Alicia Imitation Learning System Overview
LeRobot provides a unified framework covering the complete lifecycle of robot learning, with functionality spanning four stages: data collection, model training, algorithm validation, and deployment, helping researchers and developers efficiently achieve closed-loop development from perception to control. Below is an imitation-learning example for the Alicia teleoperation kit based on LeRobot.
1. Installation and Environment Preparation
1.1 Create the Python Environment
conda create -n lerobot python=3.10 -y
conda activate lerobot
1.2 Install Dependencies
git clone https://github.com/Synria-Robotics/lerobot.git -b v6.1.0
cd lerobot
pip install -e .
Verify the installation:
lerobot-record --help
lerobot-train --help
The above commands only need to be run once.
2 Single Teleoperation Kit: Cube Grasping
Equipment/items used:
- Alicia D teleoperation kit;
- One C10 Synria camera;
- One D405 RealSense camera;
- A 2.5 cm × 2.5 cm cube;
- A storage box;
Place the cube and the storage box within the follower arm's workspace, mount the D405 on the wrist bracket of the robotic arm, and adjust the C10 front camera angle as shown in the figure below:
2.1 Hardware Connection
2.1.1 Connecting Only the Leader Arm
- Connect the D405 wrist camera (wrist) and the C10 front camera (front) to the computer
- Connect the leader arm's data cable to the computer
- Connect the teleoperation sync cable between the leader arm and the follower arm
In this mode, both the follower arm's current state (Observation) and the given action (Action) are obtained through the leader arm's data cable, with a one-fps interval between them.

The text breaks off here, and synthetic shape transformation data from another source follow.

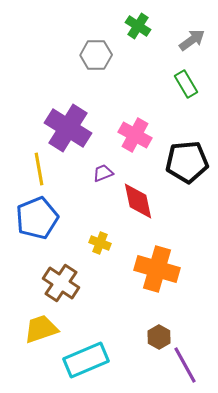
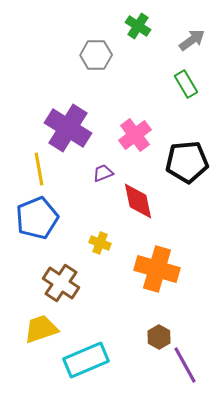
pink cross: rotated 24 degrees clockwise
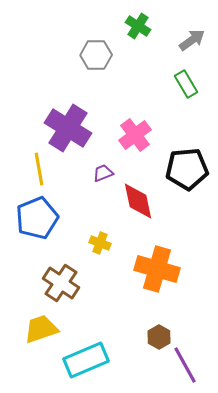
black pentagon: moved 7 px down
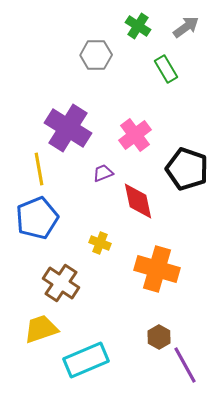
gray arrow: moved 6 px left, 13 px up
green rectangle: moved 20 px left, 15 px up
black pentagon: rotated 24 degrees clockwise
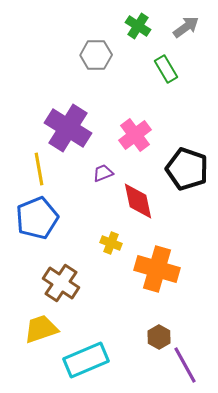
yellow cross: moved 11 px right
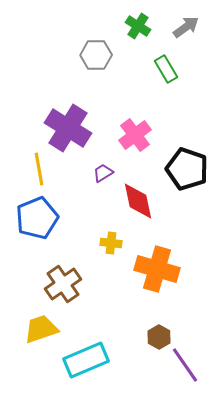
purple trapezoid: rotated 10 degrees counterclockwise
yellow cross: rotated 15 degrees counterclockwise
brown cross: moved 2 px right, 1 px down; rotated 21 degrees clockwise
purple line: rotated 6 degrees counterclockwise
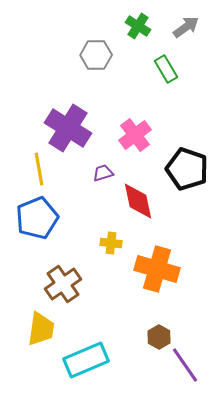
purple trapezoid: rotated 15 degrees clockwise
yellow trapezoid: rotated 117 degrees clockwise
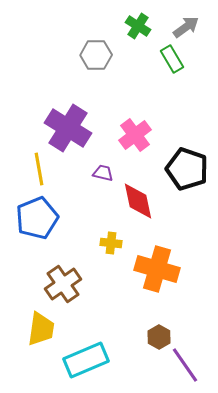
green rectangle: moved 6 px right, 10 px up
purple trapezoid: rotated 30 degrees clockwise
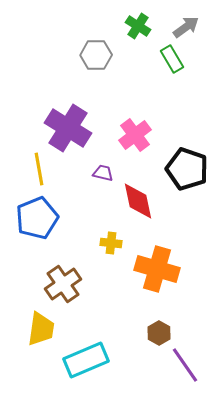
brown hexagon: moved 4 px up
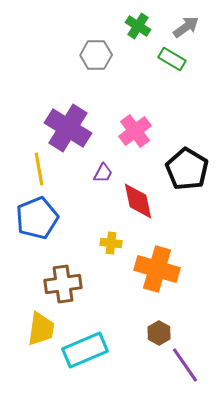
green rectangle: rotated 28 degrees counterclockwise
pink cross: moved 4 px up
black pentagon: rotated 12 degrees clockwise
purple trapezoid: rotated 105 degrees clockwise
brown cross: rotated 27 degrees clockwise
cyan rectangle: moved 1 px left, 10 px up
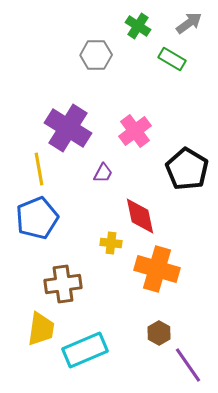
gray arrow: moved 3 px right, 4 px up
red diamond: moved 2 px right, 15 px down
purple line: moved 3 px right
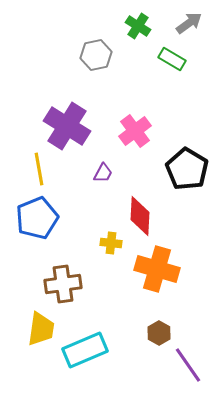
gray hexagon: rotated 12 degrees counterclockwise
purple cross: moved 1 px left, 2 px up
red diamond: rotated 15 degrees clockwise
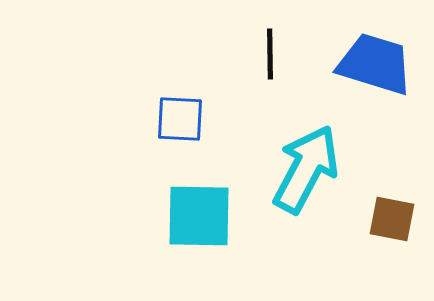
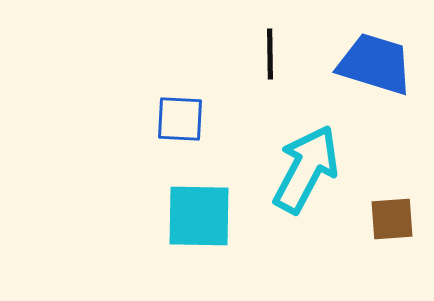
brown square: rotated 15 degrees counterclockwise
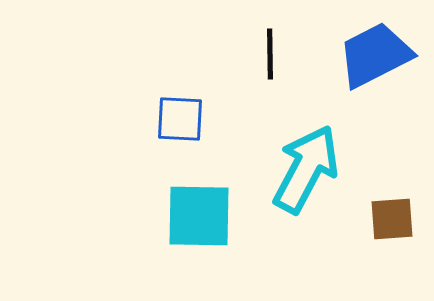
blue trapezoid: moved 9 px up; rotated 44 degrees counterclockwise
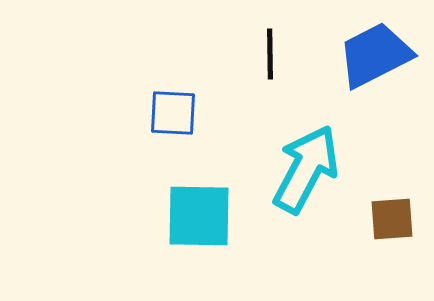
blue square: moved 7 px left, 6 px up
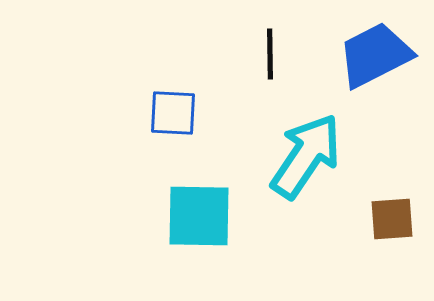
cyan arrow: moved 13 px up; rotated 6 degrees clockwise
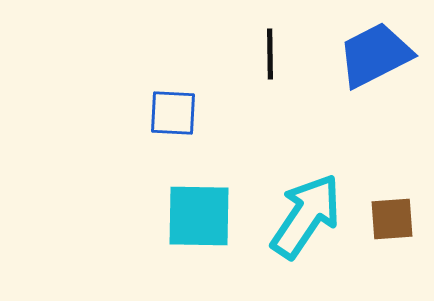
cyan arrow: moved 60 px down
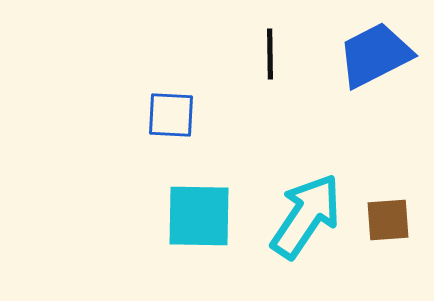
blue square: moved 2 px left, 2 px down
brown square: moved 4 px left, 1 px down
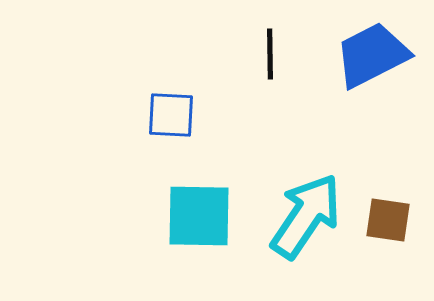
blue trapezoid: moved 3 px left
brown square: rotated 12 degrees clockwise
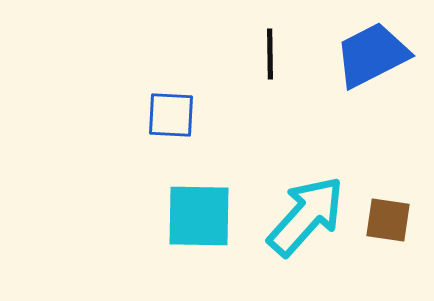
cyan arrow: rotated 8 degrees clockwise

2.1.2 Obtaining Leader-Arm and Follower-Arm Data Separately
- Connect the D405 wrist camera (wrist) and the C10 front camera (front) to the computer
- Connect both the leader arm's and the follower arm's data cables to the computer
- Connect the teleoperation sync cable between the leader arm and the follower arm (optional)
In this mode, the follower arm's current state (Observation) and the given action (Action) are obtained from the follower arm's data cable and the leader arm's data cable, respectively.
2.2 Data Collection
2.2.1 Obtaining Port Numbers
- Detect camera RGB port numbers:
cd lerobot
conda activate lerobot
python examples/camera/camera_detection.py
The following result is obtained:
Found 2 usable camera stream(s).
Press 'q' in the video window to cycle to the next camera.
Displaying Camera 1/2: TSTC USB20 WEB CAMERA on /dev/video7
Closing feed for TSTC USB20 WEB CAMERA.
Displaying Camera 2/2: Intel(R) RealSense(TM) Depth Ca (usb-0000 on /dev/video4
Closing feed for Intel(R) RealSense(TM) Depth Ca (usb-0000.
All camera streams have been shown. Exiting.
Record the RGB port numbers of the front camera and the wrist camera as 7/4, respectively.
- Detect robotic-arm port numbers:
- Linux:
ls /dev/ttyACM*
Connecting only the leader arm yields: /dev/ttyACM0;
Connecting both the leader arm and the follower arm yields: /dev/ttyACM0 /dev/ttyACM1, where the leader arm's port number is 0 and the follower arm's is 1.
- Windows:
Open "Device Manager" → expand "Ports (COM & LPT)" → look for a device name such as "USB-SERIAL CH340 (COM3)" or "Silicon Labs CP210x USB to UART Bridge (COM5)".
Or use the mode command (works in both CMD/PowerShell):
mode
Subsequent commands are primarily for Linux; Windows/macOS users can replace the corresponding robotic-arm/camera port numbers with the versions for their respective systems.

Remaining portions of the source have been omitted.